Speaking of which: spice Branches are object representation of a "spice instance", i.e. the data of one spice type for a specific viewpoint. They are called "branches" because Nx5d's spice storage backend is an incremental no-delete database: data is perpetually updated or eventually marked as deleted, but never removed. Branch views contain the complete history of a spice type's updates.
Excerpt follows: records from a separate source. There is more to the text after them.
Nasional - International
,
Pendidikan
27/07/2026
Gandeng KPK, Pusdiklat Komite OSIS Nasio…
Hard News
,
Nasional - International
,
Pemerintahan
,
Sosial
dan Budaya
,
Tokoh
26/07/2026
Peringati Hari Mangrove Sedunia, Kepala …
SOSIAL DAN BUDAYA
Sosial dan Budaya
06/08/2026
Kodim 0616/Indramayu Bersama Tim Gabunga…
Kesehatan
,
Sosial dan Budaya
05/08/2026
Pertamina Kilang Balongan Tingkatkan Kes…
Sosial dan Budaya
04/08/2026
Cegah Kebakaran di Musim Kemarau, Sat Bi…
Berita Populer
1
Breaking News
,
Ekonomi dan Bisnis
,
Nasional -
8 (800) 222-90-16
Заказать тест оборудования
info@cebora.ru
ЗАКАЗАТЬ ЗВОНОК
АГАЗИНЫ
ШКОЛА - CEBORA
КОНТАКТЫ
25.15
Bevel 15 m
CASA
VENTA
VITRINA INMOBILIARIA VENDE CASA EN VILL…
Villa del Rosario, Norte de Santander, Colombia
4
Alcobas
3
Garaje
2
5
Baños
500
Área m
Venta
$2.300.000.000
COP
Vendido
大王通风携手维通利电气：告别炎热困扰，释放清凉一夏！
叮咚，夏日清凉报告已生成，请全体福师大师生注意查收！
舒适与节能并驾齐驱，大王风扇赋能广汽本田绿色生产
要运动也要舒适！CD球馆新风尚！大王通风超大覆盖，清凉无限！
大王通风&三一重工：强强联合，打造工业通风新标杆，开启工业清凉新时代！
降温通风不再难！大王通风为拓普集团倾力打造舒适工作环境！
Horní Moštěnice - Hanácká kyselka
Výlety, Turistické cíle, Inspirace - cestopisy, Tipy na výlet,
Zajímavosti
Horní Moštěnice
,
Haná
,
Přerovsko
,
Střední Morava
The typical user doesn't interact with most of it except in rare cases, e.g. of conflict management when merging spice updates from different locations. (This is also a feature of Nx5d: the data is more resilient to cyberattacks, because accidentally exposing credentials still doesn't make it possible to destroy data.)

The branch classes offer API for access to:

  • spice data, via .data() dictionaries or via dynamic attributes through __dir__() and __getitem__() overload,

  • internal spice metadata like UUIDs and revisions via dictionaries supplied in .meta(),

  • additional tasks mostly used by developers of spice management systems, e.g. via .make_update() for creating spice-update objects,

  • convenient data representaion as Xarray types via .xr().

Spice Proposals

Spice Proposals are fundamentally different from data proposals. They don't have a designated sub-entity commensurate with to scans. They aren't even derived from DataProposalBase, but are the starting point of their very own, independent class hierarchy.
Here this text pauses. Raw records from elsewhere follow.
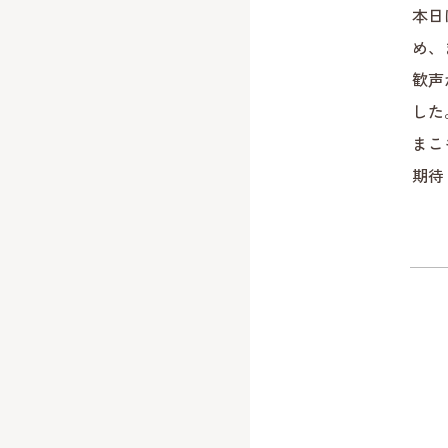
本日
め、
歓声
した
まこ
期待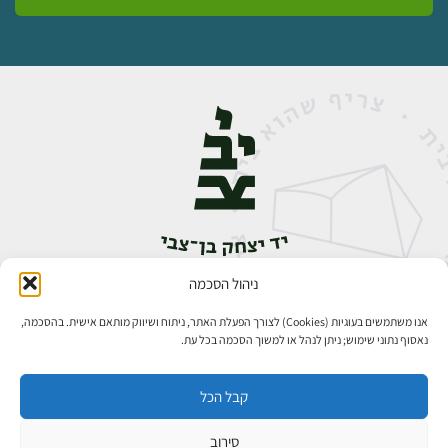
ניהול הסכמה
אבן גבירול 14, רחביה, ירושלים
טלפון:
02-5398888
אנו משתמשים בעוגיות (Cookies) לצורך הפעלת האתר, ניתוח ושיווק מותאם אישית. בהסכמה,
נאסוף נתוני שימוש; ניתן לנהל או למשוך הסכמה בכל עת.
קבל הכל
סירוב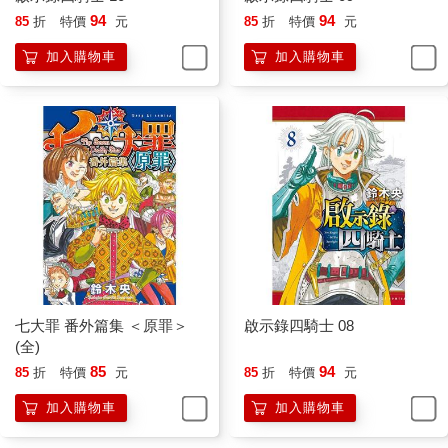
94
94
85
折
特價
元
85
折
特價
元
加入購物車
加入購物車
七大罪 番外篇集 ＜原罪＞
啟示錄四騎士 08
(全)
85
94
85
折
特價
元
85
折
特價
元
加入購物車
加入購物車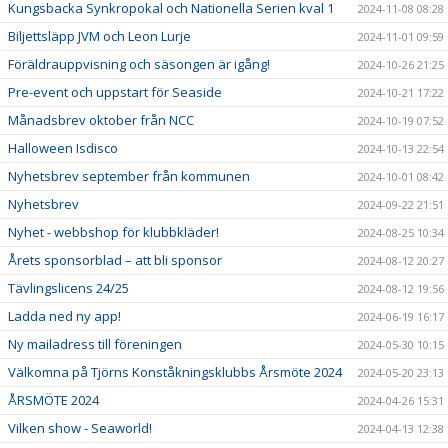
Kungsbacka Synkropokal och Nationella Serien kval 1
2024-11-08 08:28
Biljettsläpp JVM och Leon Lurje
2024-11-01 09:59
Föräldrauppvisning och säsongen är igång!
2024-10-26 21:25
Pre-event och uppstart för Seaside
2024-10-21 17:22
Månadsbrev oktober från NCC
2024-10-19 07:52
Halloween Isdisco
2024-10-13 22:54
Nyhetsbrev september från kommunen
2024-10-01 08:42
Nyhetsbrev
2024-09-22 21:51
Nyhet - webbshop för klubbkläder!
2024-08-25 10:34
Årets sponsorblad – att bli sponsor
2024-08-12 20:27
Tävlingslicens 24/25
2024-08-12 19:56
Ladda ned ny app!
2024-06-19 16:17
Ny mailadress till föreningen
2024-05-30 10:15
Välkomna på Tjörns Konståkningsklubbs Årsmöte 2024
2024-05-20 23:13
ÅRSMÖTE 2024
2024-04-26 15:31
Vilken show - Seaworld!
2024-04-13 12:38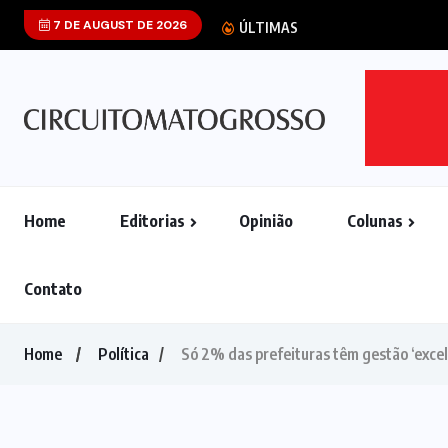
7 DE AUGUST DE 2026
STF aponta qu
ÚLTIMAS
Home
Editorias
Opinião
Colunas
Contato
Home
Política
Só 2% das prefeituras têm gestão ‘excel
Spice proposals encapsulate Collection classes. Both spice collections and proposals deal with spice at a proposal level. The difference is that collections deal mostly with handling spice based on its in-memory tree representation, while proposals encapsulate the main spice operations on disk (.seed(), .anchor(), .update() and .view()).

In essence, while spice collections are backend-agnostic, spice proposals are inherently backend-dependent. The spice proposal base class nx5d.spice.SpiceProposal implements the file-format independent part of the edit operations (though they're not entirely backend agnostic, they still assume a JSON data structure format!) The actual operations that implement loading and saving need to be overwritten:

  • .init_collection() loads the spice data from disk and into memory. Users typically never have to access this, it's triggered at appropriate times by corresponding layers of Nx5d.

  • .save() stores a particular, newly-created spice object back into the database.

There are some specific implementations:

  • FsSpiceProposal loads / saves spice into a filesystem-based format, as a bunch of JSON files.

  • MemorySpiceProposal has the ability to load "real" spice into memory, e.g. from another "template proposal" (for instance FsSpiceProposal). But the save operations don't... save. Instead, the class just mimics saving spice, while keeping the changes in memory only. This is a nice way to test most of the spice infrastructure, or to play around with data analysis while keeping changes to the spice database local to your Jupyter notebook only -- a trick we're using a few times in our tutorials ;-) This is also how slim's "dry-run" mode is implemented.